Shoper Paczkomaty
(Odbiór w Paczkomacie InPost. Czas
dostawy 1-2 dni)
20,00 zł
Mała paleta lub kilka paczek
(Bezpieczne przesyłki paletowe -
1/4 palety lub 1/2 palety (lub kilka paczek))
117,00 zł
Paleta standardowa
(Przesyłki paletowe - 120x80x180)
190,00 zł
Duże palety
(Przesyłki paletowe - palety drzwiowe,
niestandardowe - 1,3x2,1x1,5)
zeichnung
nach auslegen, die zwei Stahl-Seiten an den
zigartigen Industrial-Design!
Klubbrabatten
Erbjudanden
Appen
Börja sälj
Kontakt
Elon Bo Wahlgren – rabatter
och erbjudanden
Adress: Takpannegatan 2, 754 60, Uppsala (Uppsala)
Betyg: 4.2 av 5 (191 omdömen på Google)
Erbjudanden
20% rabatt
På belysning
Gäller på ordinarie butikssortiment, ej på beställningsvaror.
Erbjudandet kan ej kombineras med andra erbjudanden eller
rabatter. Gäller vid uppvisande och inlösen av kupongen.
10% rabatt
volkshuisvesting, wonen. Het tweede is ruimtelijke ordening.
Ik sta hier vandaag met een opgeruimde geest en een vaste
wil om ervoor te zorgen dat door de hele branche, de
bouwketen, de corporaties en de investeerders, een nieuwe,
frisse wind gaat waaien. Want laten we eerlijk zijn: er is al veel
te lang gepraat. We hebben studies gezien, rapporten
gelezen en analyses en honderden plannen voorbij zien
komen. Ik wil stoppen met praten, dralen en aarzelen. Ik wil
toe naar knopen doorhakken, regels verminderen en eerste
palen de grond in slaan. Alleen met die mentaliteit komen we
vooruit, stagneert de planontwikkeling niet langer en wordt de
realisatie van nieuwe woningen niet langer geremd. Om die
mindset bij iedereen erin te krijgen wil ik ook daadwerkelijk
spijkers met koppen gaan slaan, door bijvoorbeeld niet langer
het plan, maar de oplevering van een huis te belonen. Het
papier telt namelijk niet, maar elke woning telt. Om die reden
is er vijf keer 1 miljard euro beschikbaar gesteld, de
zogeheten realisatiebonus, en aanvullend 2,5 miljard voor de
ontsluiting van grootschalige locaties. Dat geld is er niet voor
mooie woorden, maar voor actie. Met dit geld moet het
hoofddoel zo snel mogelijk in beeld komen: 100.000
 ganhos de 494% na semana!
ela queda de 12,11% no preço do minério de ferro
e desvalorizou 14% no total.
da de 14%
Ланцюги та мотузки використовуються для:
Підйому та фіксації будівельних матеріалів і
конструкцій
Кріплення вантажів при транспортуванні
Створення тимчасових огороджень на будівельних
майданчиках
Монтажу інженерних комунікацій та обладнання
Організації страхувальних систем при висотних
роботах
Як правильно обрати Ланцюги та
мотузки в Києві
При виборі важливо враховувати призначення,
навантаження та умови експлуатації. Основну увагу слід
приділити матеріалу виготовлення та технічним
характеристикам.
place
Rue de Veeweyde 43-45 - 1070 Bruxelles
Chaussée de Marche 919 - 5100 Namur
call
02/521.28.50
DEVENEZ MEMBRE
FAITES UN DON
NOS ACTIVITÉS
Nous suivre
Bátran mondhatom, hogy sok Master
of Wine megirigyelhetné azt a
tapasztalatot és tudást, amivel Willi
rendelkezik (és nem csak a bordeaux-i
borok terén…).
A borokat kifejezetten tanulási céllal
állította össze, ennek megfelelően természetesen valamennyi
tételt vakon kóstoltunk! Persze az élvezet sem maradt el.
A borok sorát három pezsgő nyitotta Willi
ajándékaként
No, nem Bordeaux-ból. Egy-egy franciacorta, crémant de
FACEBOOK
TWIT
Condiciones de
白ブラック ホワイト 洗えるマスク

::::::

▶ **Task brief**:
Repeat the material above in full. Change no word.

▶ **Result for this task**:
Shoper Paczkomaty
(Odbiór w Paczkomacie InPost. Czas
dostawy 1-2 dni)
20,00 zł
Mała paleta lub kilka paczek
(Bezpieczne przesyłki paletowe -
1/4 palety lub 1/2 palety (lub kilka paczek))
117,00 zł
Paleta standardowa
(Przesyłki paletowe - 120x80x180)
190,00 zł
Duże palety
(Przesyłki paletowe - palety drzwiowe,
niestandardowe - 1,3x2,1x1,5)
zeichnung
nach auslegen, die zwei Stahl-Seiten an den
zigartigen Industrial-Design!
Klubbrabatten
Erbjudanden
Appen
Börja sälj
Kontakt
Elon Bo Wahlgren – rabatter
och erbjudanden
Adress: Takpannegatan 2, 754 60, Uppsala (Uppsala)
Betyg: 4.2 av 5 (191 omdömen på Google)
Erbjudanden
20% rabatt
På belysning
Gäller på ordinarie butikssortiment, ej på beställningsvaror.
Erbjudandet kan ej kombineras med andra erbjudanden eller
rabatter. Gäller vid uppvisande och inlösen av kupongen.
10% rabatt
volkshuisvesting, wonen. Het tweede is ruimtelijke ordening.
Ik sta hier vandaag met een opgeruimde geest en een vaste
wil om ervoor te zorgen dat door de hele branche, de
bouwketen, de corporaties en de investeerders, een nieuwe,
frisse wind gaat waaien. Want laten we eerlijk zijn: er is al veel
te lang gepraat. We hebben studies gezien, rapporten
gelezen en analyses en honderden plannen voorbij zien
komen. Ik wil stoppen met praten, dralen en aarzelen. Ik wil
toe naar knopen doorhakken, regels verminderen en eerste
palen de grond in slaan. Alleen met die mentaliteit komen we
vooruit, stagneert de planontwikkeling niet langer en wordt de
realisatie van nieuwe woningen niet langer geremd. Om die
mindset bij iedereen erin te krijgen wil ik ook daadwerkelijk
spijkers met koppen gaan slaan, door bijvoorbeeld niet langer
het plan, maar de oplevering van een huis te belonen. Het
papier telt namelijk niet, maar elke woning telt. Om die reden
is er vijf keer 1 miljard euro beschikbaar gesteld, de
zogeheten realisatiebonus, en aanvullend 2,5 miljard voor de
ontsluiting van grootschalige locaties. Dat geld is er niet voor
mooie woorden, maar voor actie. Met dit geld moet het
hoofddoel zo snel mogelijk in beeld komen: 100.000
 ganhos de 494% na semana!
ela queda de 12,11% no preço do minério de ferro
e desvalorizou 14% no total.
da de 14%
Ланцюги та мотузки використовуються для:
Підйому та фіксації будівельних матеріалів і
конструкцій
Кріплення вантажів при транспортуванні
Створення тимчасових огороджень на будівельних
майданчиках
Монтажу інженерних комунікацій та обладнання
Організації страхувальних систем при висотних
роботах
Як правильно обрати Ланцюги та
мотузки в Києві
При виборі важливо враховувати призначення,
навантаження та умови експлуатації. Основну увагу слід
приділити матеріалу виготовлення та технічним
характеристикам.
place
Rue de Veeweyde 43-45 - 1070 Bruxelles
Chaussée de Marche 919 - 5100 Namur
call
02/521.28.50
DEVENEZ MEMBRE
FAITES UN DON
NOS ACTIVITÉS
Nous suivre
Bátran mondhatom, hogy sok Master
of Wine megirigyelhetné azt a
tapasztalatot és tudást, amivel Willi
rendelkezik (és nem csak a bordeaux-i
borok terén…).
A borokat kifejezetten tanulási céllal
állította össze, ennek megfelelően természetesen valamennyi
tételt vakon kóstoltunk! Persze az élvezet sem maradt el.
A borok sorát három pezsgő nyitotta Willi
ajándékaként
No, nem Bordeaux-ból. Egy-egy franciacorta, crémant de
FACEBOOK
TWIT
Condiciones de
白ブラック ホワイト 洗えるマスク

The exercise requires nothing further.